What is the purpose of blogging? Why do we blog?

Each week in Professor McCoy’s English 203 class we are often divided into smaller discussion groups to confer on various questions and activities. I thoroughly enjoy being with these smaller groups because I am able to converse with my classmates and listen to their interpretations on the information we read, watch, and discuss in class. These discussions are my favorite part of the class because I can never anticipate what we are going to be advised to talk about and what is going to be brought up as a result of the given assignment.

On Wednesday, the class was divided into discussion groups and asked to complete various activities that day. As one of our final assignments before departing class, we were asked to read the GLOBE, Geneseo Learning Outcomes for Baccalaureate Education, aloud to our groups. As a group, we each took a turn in reading aloud one of the eight learning outcomes and discussed each of them after it was read. When our group reached the fifth learning outcome, Creativity and Creative Thinking, my group began to discuss how, as class, we have been practicing this learning outcome all semester. The fifth learning outcome of Creativity and Creative Thinking is “to produce scholarly or artistic work, independently or collaboratively, that makes inventive connections among existing forms and ideas;…” As a class we have been practicing this learning outcome through our writing and posting on the blog. This realization led me to these two questions, “What is the purpose of blogging?” and “Why do we blog?”
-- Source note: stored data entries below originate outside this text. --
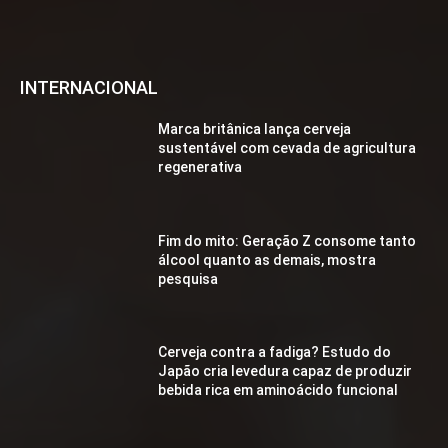
INTERNACIONAL
Marca britânica lança cerveja
sustentável com cevada de agricultura
regenerativa
Fim do mito: Geração Z consome tanto
álcool quanto as demais, mostra
pesquisa
Cerveja contra a fadiga? Estudo do
Japão cria levedura capaz de produzir
bebida rica em aminoácido funcional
After thinking about these questions while walking out of class, I had come up with a few answers. In my opinion, the purpose behind writing and posting on the blog is to reflect on the material we discuss in class. It allows us to use the information we learn in class and relate or connect it to our personal life. For instance, in a previous blog I connected a scene in I Am Not Sidney Poitier and The Defiant Ones to my personal expectations I had for the novel. In addition, I believe we blog because it is so different from conventional writing in other classes and it helps us improve as writers. In other words, when students are asked to write an essay, for example, there is usually a certain structure and prompt that a they are supposed to follow and answer. Writing blog posts enables students to disregard certain structures or formats and use their voice more freely. However, I must make it clear that I am in no way saying that students aren’t capable of using their voices in more conventional writing styles.

Furthermore, there have been various occasions where I have left a class and thought to myself, “When will I ever use that information again?” While writing this blog I had come to the realization that another reason why we write and post blogs is to use and reinforce that information outside of the classroom. The practice of writing and posting blogs illustrates how we can incorporate the knowledge we learn in class into our daily lives rather than just viewing that material as information that is only relevant to a specific class or discipline.

References:

“Geneseo Learning Outcomes for Baccalaureate Education.” SUNY Geneseo, www.geneseo.edu/provost/globe-geneseo-learning-outcomes-baccalaureate-education.